Mr Jaku died on Tuesday.
Prime Minister Scott Morrison paid tribute to Mr Jaku’s decision to “make his life a testimony of how hope and love can triumph over despair and hate.”
“He will be sadly missed, especially by our Jewish community. He was an inspiration and a joy,” Mr Morrison added.
Treasurer Josh Frydenberg, whose Jewish-Hungarian mother also survived the Holocaust and arrived in Australia in 1950 as a stateless child, said “Australia has lost a giant”.

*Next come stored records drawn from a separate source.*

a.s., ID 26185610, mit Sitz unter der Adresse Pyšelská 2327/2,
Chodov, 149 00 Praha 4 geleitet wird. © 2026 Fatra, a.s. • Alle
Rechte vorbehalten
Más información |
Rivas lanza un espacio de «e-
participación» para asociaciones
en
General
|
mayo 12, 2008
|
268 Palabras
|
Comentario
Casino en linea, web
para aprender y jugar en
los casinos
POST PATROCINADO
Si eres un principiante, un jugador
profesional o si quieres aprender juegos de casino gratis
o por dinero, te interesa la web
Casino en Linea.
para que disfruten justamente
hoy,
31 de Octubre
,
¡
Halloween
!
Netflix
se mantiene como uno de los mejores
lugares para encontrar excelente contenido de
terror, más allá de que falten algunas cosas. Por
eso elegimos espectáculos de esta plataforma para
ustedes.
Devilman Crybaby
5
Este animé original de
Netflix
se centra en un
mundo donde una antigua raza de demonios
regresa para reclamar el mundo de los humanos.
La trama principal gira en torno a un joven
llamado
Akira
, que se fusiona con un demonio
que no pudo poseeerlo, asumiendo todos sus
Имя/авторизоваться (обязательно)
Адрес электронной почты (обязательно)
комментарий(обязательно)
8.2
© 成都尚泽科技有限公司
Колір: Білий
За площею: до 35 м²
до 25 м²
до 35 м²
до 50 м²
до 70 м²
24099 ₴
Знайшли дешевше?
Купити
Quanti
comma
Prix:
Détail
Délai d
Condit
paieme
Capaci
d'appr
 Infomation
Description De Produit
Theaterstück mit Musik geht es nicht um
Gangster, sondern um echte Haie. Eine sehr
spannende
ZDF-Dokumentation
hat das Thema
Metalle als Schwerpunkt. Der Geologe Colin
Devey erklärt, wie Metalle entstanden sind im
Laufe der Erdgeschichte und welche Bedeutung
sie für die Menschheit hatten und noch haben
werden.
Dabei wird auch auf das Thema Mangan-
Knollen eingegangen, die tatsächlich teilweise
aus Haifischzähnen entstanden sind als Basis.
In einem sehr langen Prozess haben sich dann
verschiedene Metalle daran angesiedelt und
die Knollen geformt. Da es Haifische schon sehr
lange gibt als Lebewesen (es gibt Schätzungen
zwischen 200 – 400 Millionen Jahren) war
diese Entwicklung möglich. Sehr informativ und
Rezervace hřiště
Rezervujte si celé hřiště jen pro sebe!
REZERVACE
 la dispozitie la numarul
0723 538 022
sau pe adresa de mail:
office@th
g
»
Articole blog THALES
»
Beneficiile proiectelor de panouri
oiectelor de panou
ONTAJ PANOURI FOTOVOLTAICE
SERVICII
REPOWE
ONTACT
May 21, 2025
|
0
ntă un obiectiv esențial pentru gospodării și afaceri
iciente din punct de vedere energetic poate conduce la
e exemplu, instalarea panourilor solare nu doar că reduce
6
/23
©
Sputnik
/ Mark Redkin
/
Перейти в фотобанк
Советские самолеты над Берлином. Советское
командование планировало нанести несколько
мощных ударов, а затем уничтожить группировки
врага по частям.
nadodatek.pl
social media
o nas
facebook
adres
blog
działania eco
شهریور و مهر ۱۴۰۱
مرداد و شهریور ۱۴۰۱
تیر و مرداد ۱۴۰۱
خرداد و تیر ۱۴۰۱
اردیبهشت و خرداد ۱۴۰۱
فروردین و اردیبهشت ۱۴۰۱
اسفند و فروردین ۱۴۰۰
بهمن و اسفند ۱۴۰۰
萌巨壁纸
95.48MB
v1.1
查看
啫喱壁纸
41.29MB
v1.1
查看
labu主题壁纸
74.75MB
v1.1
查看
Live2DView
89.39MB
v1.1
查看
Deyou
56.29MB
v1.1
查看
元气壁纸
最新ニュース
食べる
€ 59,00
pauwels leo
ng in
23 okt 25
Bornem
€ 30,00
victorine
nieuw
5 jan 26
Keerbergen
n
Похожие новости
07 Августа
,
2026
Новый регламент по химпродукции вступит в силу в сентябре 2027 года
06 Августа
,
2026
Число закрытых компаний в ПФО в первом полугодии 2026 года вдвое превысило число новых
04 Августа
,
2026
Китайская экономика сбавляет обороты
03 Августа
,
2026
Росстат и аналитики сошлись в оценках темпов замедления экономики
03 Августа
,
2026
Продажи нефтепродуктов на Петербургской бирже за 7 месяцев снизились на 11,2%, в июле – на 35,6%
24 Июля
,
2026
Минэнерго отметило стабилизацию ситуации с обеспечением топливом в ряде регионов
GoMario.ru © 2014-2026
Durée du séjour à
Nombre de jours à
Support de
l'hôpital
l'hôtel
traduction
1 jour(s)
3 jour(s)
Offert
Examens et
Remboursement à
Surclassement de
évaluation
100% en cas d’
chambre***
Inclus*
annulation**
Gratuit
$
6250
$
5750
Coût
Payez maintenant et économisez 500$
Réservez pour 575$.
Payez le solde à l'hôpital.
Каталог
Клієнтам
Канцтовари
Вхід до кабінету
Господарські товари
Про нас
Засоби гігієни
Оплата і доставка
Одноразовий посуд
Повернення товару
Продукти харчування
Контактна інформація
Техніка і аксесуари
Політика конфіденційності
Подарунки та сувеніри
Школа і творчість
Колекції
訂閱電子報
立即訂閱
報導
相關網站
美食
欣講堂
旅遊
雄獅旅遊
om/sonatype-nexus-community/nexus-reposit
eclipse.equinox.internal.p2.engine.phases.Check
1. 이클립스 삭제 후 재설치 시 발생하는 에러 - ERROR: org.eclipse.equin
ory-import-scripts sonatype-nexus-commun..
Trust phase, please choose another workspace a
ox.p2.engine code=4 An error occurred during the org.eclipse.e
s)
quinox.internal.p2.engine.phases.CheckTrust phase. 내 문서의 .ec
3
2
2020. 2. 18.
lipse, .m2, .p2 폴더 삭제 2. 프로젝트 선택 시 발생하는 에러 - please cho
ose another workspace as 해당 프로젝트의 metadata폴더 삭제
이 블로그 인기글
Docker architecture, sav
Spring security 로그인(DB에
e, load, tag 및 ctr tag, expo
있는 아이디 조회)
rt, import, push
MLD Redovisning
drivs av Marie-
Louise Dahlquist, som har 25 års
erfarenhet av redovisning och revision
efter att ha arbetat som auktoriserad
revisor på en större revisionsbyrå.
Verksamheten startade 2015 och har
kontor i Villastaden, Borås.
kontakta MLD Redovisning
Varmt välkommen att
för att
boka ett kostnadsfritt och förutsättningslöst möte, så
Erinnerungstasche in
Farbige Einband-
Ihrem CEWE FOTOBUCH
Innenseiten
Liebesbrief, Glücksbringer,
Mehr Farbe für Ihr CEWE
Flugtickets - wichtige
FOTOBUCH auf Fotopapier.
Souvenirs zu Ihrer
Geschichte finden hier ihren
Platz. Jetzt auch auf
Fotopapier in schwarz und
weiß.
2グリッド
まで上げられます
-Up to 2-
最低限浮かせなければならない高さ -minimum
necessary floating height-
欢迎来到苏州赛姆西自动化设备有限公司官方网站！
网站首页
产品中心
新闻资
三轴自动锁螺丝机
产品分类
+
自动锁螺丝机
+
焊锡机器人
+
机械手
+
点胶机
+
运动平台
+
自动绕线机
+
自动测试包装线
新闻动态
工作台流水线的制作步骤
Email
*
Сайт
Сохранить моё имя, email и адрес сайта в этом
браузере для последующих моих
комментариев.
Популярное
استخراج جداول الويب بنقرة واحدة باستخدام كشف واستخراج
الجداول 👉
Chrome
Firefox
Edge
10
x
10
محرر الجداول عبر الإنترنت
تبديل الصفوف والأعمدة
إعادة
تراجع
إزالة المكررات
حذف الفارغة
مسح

“He dedicated his life to educating others about the dangers of intolerance and the importance of hope,” Mr Frydenberg said in a statement.
“Scarred by the past, he only looked forward. May his story be told for generations to come,” the treasurer added.
Mr Jaku said in a speech in Sydney in 2019: “I do not hate anyone. Hate is a disease which may destroy your enemy, but will also destroy you.”
“Happiness does not fall from the sky. It’s in your hands. I’m doing everything I can to make this world a better place for everyone,” he said.
Mr Jaku was born Abraham “Adi” Jakubowiez in April 1920 in the German city of Leipzig. His parents and many of his wider family did not survive the war.
He was tossed out of school in 1933 at the age of 13 because he was Jewish, but managed to finish his high school education in another city under an alias in 1938 with a qualification in precision engineering.
Mr Jaku said his qualification spared him the gas chambers in the years that followed because he worked as a slave labourer.
He was sent to and escaped from concentration camps including Buchenwald and Auschwitz, where his parents were gassed on arrival.
He escaped from what he suspected was a death march as an Auschwitz prisoner as Allies approached. He spent months in hiding before US troops found him near starved and sick with cholera and typhoid.
In 1946, he married in Belgium his Jewish wife Flore, who had spent a comparatively uneventful war in Paris pretending to be Christian, and they migrated to Australia in 1950.
The husband worked at a Sydney garage and his wife as a dressmaker before they went into real estate together.
Forever marked with an Auschwitz prisoner number tattooed on his left arm, he also became a volunteer at the Sydney Jewish Museum, sharing his experiences and philosophies of life with visitors.
“When anybody left Eddie having spoken to him, they really just felt as if their whole outlook on life had changed,” museum chief executive Norman Seligman told Nine Network television.
Mr Jaku said with the birth of his first son Andre, “I realised I was the luckiest man on Earth.”
He is survived by his wife of 75 years, his sons Andre and Michael, four grandchildren and five great grandchildren.